We found a tree out away from all the dust and horses,
had a pretty good picnic. Then we went to the
rodeo.
I did the best I could to explain each of the events
as they happened.
I told them the bull riders and the bareback bronc
riders were just cowboy trainees. Mainly because they
hadn't won enough money to get into the real cowboy
events and all they could afford was a rope, a bell or a
suitcase handle. I also explained that the saddle bronc
riders was good enough that they had been able to buy the
saddle but not the horse or trailer it takes to compete
as a full-fledged cowboy in the timed events.
I explained to them that barrel racing was a silly
event, simply because "if I didn't have a horse that
could outrun a barrel I wouldn't waste any feed on
'im."
I don't think they believed everything I told them,
but we had a good time anyway.
Till the kid's calf scramble came up.
In this group, there were four boys between the ages
of six and 10. I talked 'em into getting into the calf
scramble. It didn't take much to get the boys convinced,
but I had to outdo myself when it came to convincing
their mamas that the calves didn't have horns and they
wouldn't attack unless wounded.
The boys never even got close to the calves, but they
had a good time trying.
The only one to get injured was the youngest of the
bunch. When the announcer finally got the kids to quit
chasing the calves and start to clear the arena, Jason
turned to try and find his brother. When he did, he ran
into one of the clowns that was helping with the
scramble. Of course the clown was on his hands and knees
and had been in the process of sneaking up on Jason. When
Jason turned and ran into the clown,, the clown bellered
and scared the living hell out of a boy who didn't have a
clue as to where he was or what had just attacked him.

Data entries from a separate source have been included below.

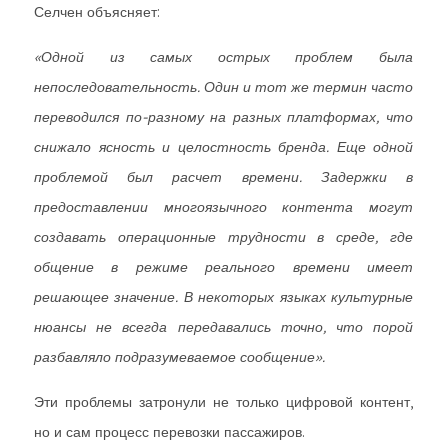
Селчен объясняет:
«Одной из самых острых проблем была
непоследовательность. Один и тот же термин часто
переводился по-разному на разных платформах, что
снижало ясность и целостность бренда. Еще одной
проблемой был расчет времени. Задержки в
предоставлении многоязычного контента могут
создавать операционные трудности в среде, где
общение в режиме реального времени имеет
решающее значение. В некоторых языках культурные
нюансы не всегда передавались точно, что порой
разбавляло подразумеваемое сообщение».
Эти проблемы затронули не только цифровой контент,
но и сам процесс перевозки пассажиров.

He broke and ran for anywhere, and mowed down another
kid that was laughing at 'im. It was kinda like the
domino effect. Within a matter of two seconds, there was
seven to 20 kids laid out on the arena floor.

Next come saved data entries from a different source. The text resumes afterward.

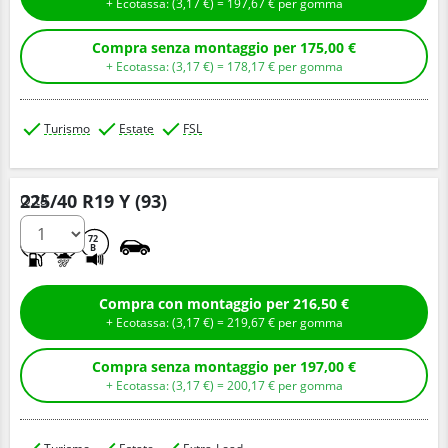
+ Ecotassa: (
3,
17
€
) =
197,
67
€
per gomma
Compra senza montaggio per 175,00 €
+ Ecotassa: (
3,
17
€
) =
178,
17
€
per gomma
Turismo
Estate
FSL
225/40 R19 Y (93)
Q.tà
C
A
72
B
Compra con montaggio per 216,50 €
+ Ecotassa: (
3,
17
€
) =
219,
67
€
per gomma
Compra senza montaggio per 197,00 €
+ Ecotassa: (
3,
17
€
) =
200,
17
€
per gomma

I guess each one thought one of the calves had been
wounded and was attacking.
I was laughing pretty hard, not to be mean, but it was
funny. All the kids walked out of the arena. There was
one or two bumps, but no cuts or broken bones.
The clown stayed on the other side of the arena in
order to avoid being attacked by a couple of mothers that
was acting like wounded calves, and the boys were tickled
they had got to be part of a rodeo.
Nope, it don't take a lot to entertain me.